***** Study material *****
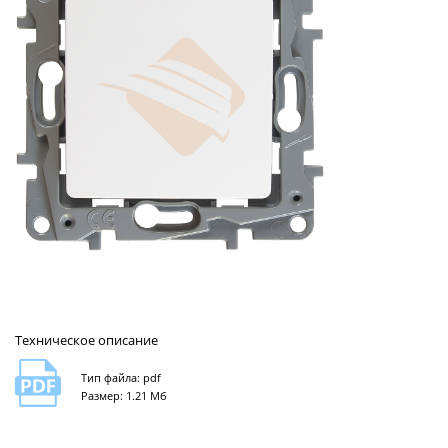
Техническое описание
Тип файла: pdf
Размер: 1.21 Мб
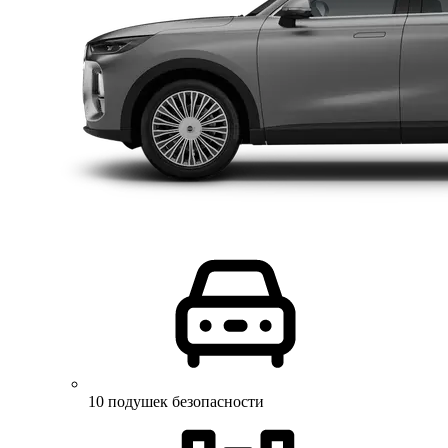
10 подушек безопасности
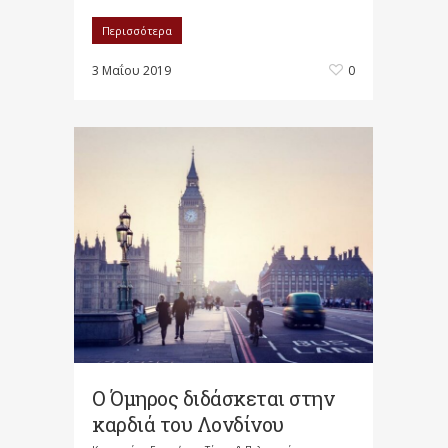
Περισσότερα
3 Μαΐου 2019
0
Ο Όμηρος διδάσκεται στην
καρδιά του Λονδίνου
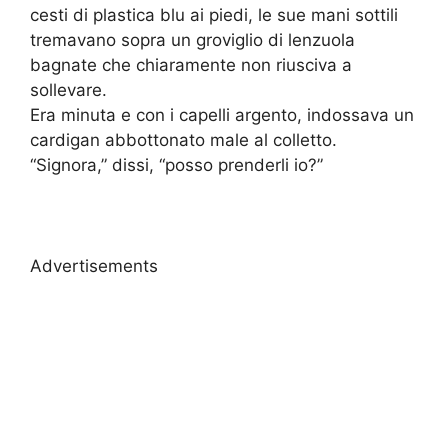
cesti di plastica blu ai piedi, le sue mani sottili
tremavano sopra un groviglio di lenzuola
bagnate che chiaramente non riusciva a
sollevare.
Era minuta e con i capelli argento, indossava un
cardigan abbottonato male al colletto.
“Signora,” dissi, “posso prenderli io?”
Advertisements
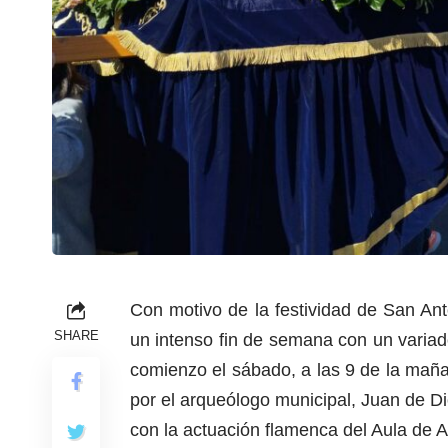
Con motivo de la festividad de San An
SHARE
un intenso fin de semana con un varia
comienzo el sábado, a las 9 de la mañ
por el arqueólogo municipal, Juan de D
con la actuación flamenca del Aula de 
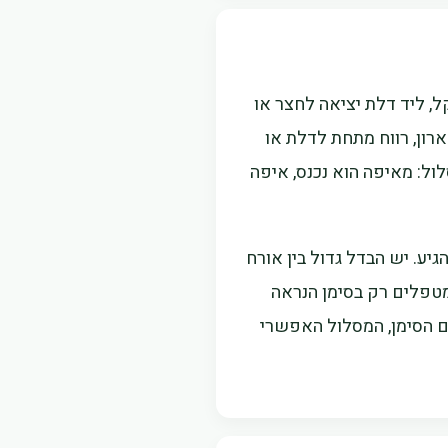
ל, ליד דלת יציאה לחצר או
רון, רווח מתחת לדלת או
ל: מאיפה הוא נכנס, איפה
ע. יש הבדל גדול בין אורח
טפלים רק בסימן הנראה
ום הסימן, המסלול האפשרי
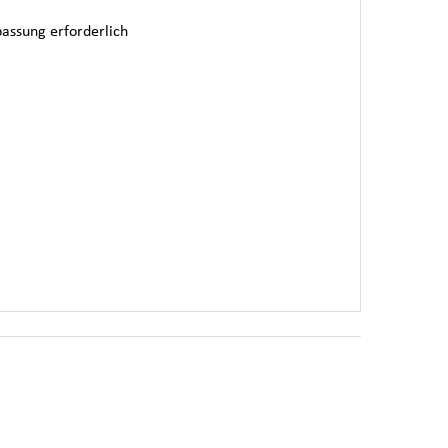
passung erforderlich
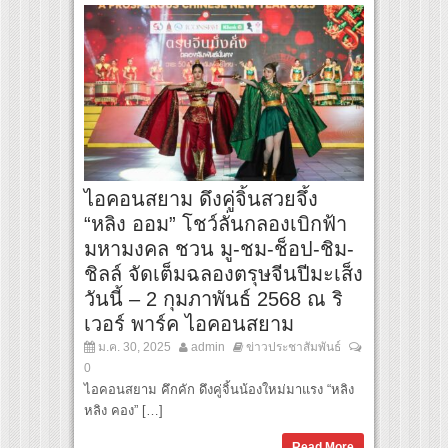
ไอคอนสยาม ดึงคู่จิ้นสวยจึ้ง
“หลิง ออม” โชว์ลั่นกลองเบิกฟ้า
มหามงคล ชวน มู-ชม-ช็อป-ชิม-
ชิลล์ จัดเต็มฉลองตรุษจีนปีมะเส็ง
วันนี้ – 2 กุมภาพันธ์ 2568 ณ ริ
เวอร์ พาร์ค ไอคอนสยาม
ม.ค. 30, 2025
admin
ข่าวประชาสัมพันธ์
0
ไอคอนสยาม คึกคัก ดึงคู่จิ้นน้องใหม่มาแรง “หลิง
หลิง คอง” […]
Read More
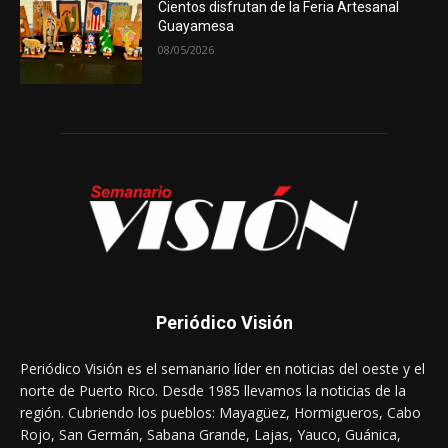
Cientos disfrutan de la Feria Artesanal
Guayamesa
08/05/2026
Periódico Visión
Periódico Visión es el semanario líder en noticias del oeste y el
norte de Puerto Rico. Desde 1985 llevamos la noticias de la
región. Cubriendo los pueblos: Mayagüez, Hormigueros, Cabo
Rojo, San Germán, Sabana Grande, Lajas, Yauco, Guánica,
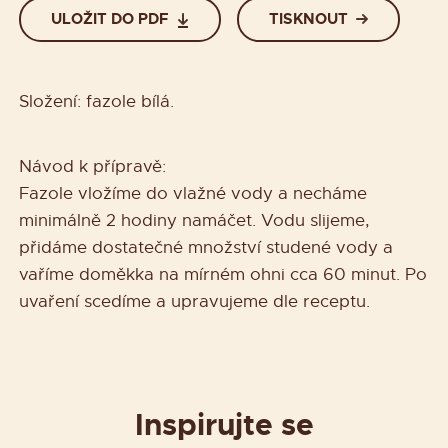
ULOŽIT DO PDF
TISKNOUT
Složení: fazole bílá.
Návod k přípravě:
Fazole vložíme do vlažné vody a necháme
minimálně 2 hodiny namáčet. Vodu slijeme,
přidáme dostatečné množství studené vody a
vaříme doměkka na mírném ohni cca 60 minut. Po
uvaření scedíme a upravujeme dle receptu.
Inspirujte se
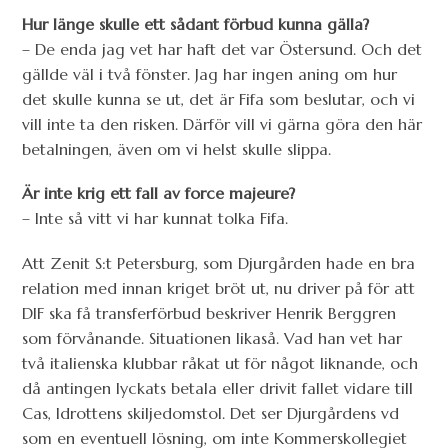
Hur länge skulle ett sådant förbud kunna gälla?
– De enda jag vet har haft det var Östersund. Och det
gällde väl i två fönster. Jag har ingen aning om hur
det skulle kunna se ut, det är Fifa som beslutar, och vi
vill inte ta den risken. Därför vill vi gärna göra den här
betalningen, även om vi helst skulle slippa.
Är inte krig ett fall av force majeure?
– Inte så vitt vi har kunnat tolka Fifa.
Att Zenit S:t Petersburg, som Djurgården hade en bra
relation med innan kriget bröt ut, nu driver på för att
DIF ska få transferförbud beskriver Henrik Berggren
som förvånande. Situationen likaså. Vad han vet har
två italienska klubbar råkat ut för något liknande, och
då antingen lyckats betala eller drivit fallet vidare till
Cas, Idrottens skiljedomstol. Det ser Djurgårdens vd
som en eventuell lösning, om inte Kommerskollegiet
*****
***** Study material *****
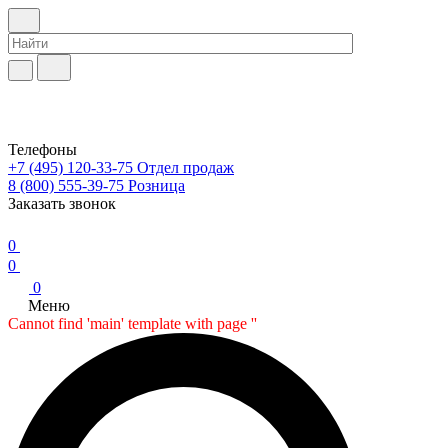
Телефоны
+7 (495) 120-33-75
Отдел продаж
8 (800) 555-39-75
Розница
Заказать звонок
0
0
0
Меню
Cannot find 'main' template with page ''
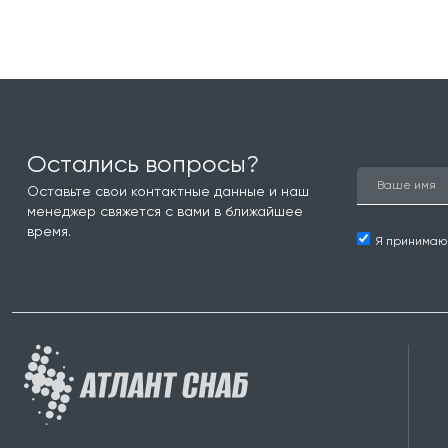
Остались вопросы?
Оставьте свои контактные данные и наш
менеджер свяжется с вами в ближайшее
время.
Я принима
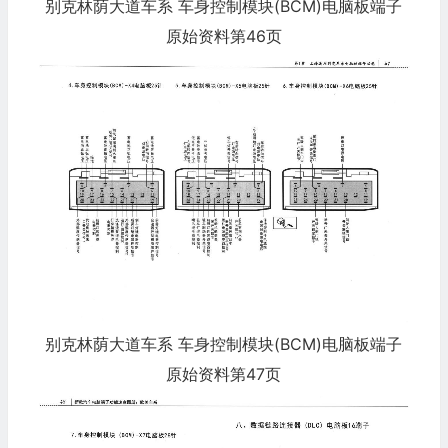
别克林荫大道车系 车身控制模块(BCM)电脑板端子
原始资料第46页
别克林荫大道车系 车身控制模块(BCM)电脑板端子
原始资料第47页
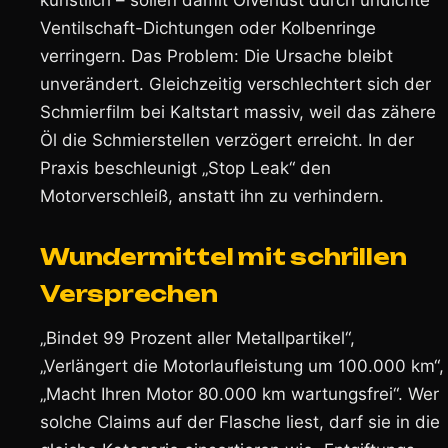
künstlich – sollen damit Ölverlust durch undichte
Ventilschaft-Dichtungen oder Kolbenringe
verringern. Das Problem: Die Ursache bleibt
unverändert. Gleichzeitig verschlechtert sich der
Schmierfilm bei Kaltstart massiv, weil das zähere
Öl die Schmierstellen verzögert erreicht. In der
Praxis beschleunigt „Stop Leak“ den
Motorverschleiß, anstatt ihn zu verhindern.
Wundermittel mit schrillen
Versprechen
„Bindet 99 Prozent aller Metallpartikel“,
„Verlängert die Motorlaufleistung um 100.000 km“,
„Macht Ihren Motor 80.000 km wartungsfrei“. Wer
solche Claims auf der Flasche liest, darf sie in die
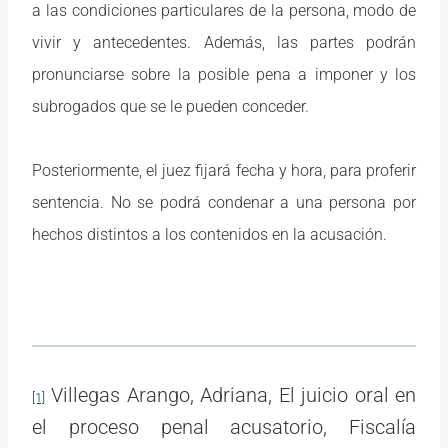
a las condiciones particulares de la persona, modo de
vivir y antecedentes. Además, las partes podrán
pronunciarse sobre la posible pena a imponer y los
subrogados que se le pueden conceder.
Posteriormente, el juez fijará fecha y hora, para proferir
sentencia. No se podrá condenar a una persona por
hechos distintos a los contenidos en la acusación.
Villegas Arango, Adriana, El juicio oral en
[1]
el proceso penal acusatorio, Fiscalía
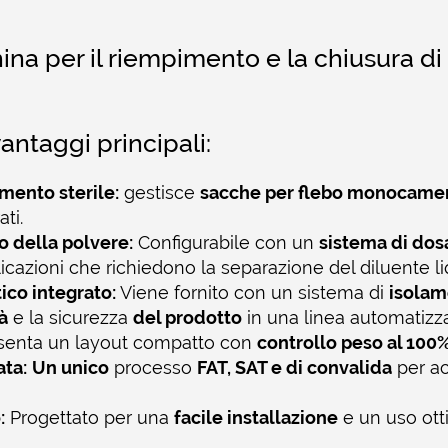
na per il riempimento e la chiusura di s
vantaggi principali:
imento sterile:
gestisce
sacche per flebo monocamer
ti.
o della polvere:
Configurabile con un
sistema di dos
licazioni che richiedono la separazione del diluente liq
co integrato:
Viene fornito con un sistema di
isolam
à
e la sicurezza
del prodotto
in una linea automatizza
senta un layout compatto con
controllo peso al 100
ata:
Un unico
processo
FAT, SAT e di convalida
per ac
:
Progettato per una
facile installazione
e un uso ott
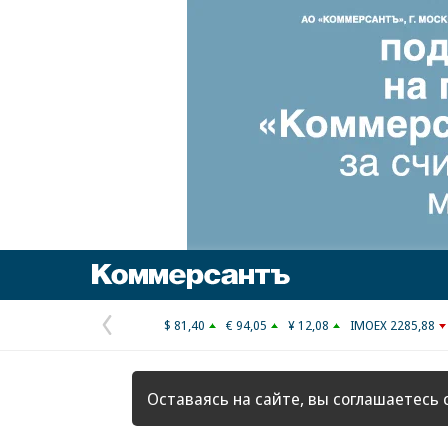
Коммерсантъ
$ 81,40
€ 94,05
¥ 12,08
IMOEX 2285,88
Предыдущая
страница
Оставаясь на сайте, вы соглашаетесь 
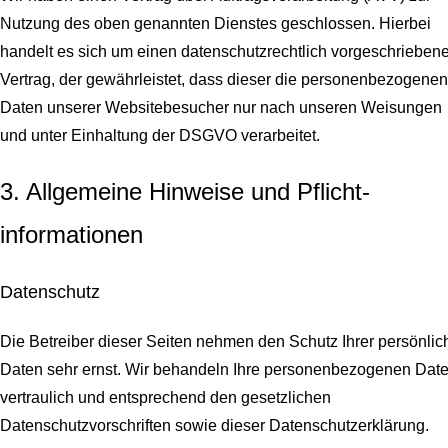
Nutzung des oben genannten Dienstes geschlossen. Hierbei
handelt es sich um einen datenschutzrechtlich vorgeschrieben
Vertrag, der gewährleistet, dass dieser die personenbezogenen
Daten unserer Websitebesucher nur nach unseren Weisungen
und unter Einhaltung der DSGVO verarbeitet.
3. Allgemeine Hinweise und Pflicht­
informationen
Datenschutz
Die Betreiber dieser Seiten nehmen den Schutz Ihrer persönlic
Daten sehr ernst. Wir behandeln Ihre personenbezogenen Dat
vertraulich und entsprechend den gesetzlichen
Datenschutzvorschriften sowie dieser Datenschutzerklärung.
*****
Please output, exactly as written, the lines above from the one holding "Posteriormente, el juez" through the one holding "handelt es sich", both included, with the pictures omitted.

#### Response to this task
Posteriormente, el juez fijará fecha y hora, para proferir
sentencia. No se podrá condenar a una persona por
hechos distintos a los contenidos en la acusación.
Villegas Arango, Adriana, El juicio oral en
[1]
el proceso penal acusatorio, Fiscalía
na per il riempimento e la chiusura di s
vantaggi principali:
imento sterile:
gestisce
sacche per flebo monocamer
ti.
o della polvere:
Configurabile con un
sistema di dos
licazioni che richiedono la separazione del diluente liq
co integrato:
Viene fornito con un sistema di
isolam
à
e la sicurezza
del prodotto
in una linea automatizza
senta un layout compatto con
controllo peso al 100
ata:
Un unico
processo
FAT, SAT e di convalida
per ac
:
Progettato per una
facile installazione
e un uso ott
Коммерсантъ
$ 81,40
€ 94,05
¥ 12,08
IMOEX 2285,88
Предыдущая
страница
Оставаясь на сайте, вы соглашаетесь 
Nutzung des oben genannten Dienstes geschlossen. Hierbei
handelt es sich um einen datenschutzrechtlich vorgeschrieben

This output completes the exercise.